Array of spring classes at UC Berkeley

– An eclectic array of new classes offered this spring semester at the University of California, Berkeley, includes the chance to study India's prolific film industry, explore Bay Area food production, learn about wealth and poverty from a former U.S. labor secretary, study the symbolism of coffee and cigarettes, and pursue the social history of chairs.

Among the undergraduate classes being offered this semester, which began Tuesday, Jan. 18, are:

  • "Dean's Day Out." Students will spend an entire day following their food from the crack of dawn on the farm to the dinner plate that night. The course explores the nutritional, environmental, and controversial aspects of food production in the Bay area.
    Contact: Professor Lynn Huntsinger, (510) 643-5325, cnrteaching@nature.berkeley.edu
  • "Pleasure, Politics, and Public Fantasy in Bollywood Cinema." Students will watch films from the 1950s, 1970s and 1990s from India's prolific film industry, examining how the films deal with India's emerging modernity.
    Contact: Professor Priya Joshi, (510) 642-2377, pjoshi@socrates.berkeley.edu
  • "Special Topics in Public Policy - About Wealth and Poverty." Robert B. Reich, the former U.S. labor secretary in the Clinton administration returns to the Goldman School of Public Policy. Reich, a popular public speaker and news commentator as well as a prolific author, is teaching a course about wealth and poverty, as he did during spring semester 2004.
    Contact: Professor Robert B. Reich, (510) 643-4266, ext. 2, rreich@berkeley.edu
  • "Zoning and Grinding: The Rhetoric of Games." This class takes a look at video games and explores how they engage individuals and groups, what role they play in advancing a culture, and the boundary of reality and games.
    Contact: Assistant Professor Greg Niemeyer, (510) 642-5376, niemeyer@berkeley.edu
  • "Rethinking Culture, Body and Design." This course offers a social history of chairs -- what's wrong with them and what you can do about it -- with a special promise to give students "personal attention to design a body-friendly strategy for reading and computing that will get you through university life in one piece."
    Contact: Professor Galen Cranz, (510) 642-5910, gcranz@berkeley.edu
  • "The Science and Culture of American Food Practices." Why do you throw pasta against a wall?
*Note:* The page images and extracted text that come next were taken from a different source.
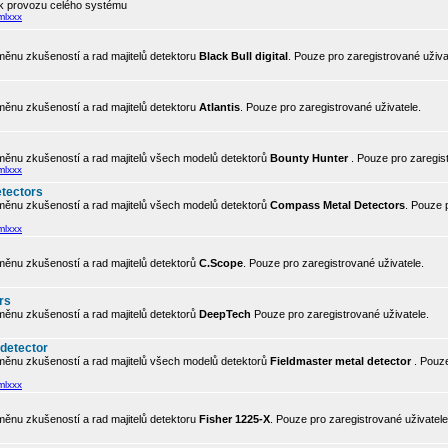
 k provozu celého systému
mlxxx
ěnu zkušeností a rad majitelů detektoru
Black Bull digital
. Pouze pro zaregistrované uživa
ěnu zkušeností a rad majitelů detektoru
Atlantis
. Pouze pro zaregistrované uživatele.
ěnu zkušeností a rad majitelů všech modelů detektorů
Bounty Hunter
. Pouze pro zaregis
mlxxx
tectors
ěnu zkušeností a rad majitelů všech modelů detektorů
Compass Metal Detectors
. Pouze 
mlxxx
ěnu zkušeností a rad majitelů detektorů
C.Scope
. Pouze pro zaregistrované uživatele.
rs
ěnu zkušeností a rad majitelů detektorů
DeepTech
Pouze pro zaregistrované uživatele.
 detector
ěnu zkušeností a rad majitelů všech modelů detektorů
Fieldmaster metal detector
. Pouze
mlxxx
ěnu zkušeností a rad majitelů detektoru
Fisher 1225-X
. Pouze pro zaregistrované uživatele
This class explores the food practices of various American subcultures.
    Contact: Professor George Chang, (510) 642-0603, gwchang@berkeley.edu
  • "Grim Things That Must be Told -- The Graphic Novel in an Era of Human Rights." This class uses graphic novels, or "commix," set amid mid-to-late 20th century human rights abuses from Hiroshima to Bosnia, to sharpen critical thinking skills and refine writing ability.
    Contact: Christine Hong, graduate student instructor, (510) 642-3467
  • "Coffee and Cigarettes: The Literature of Anxiety and Boredom." This course explores the symbolism of coffee and cigarettes as signs of industry and idleness, solitude and sociability, leisure and work, and as symptoms of a modern culture of anxiety and boredom.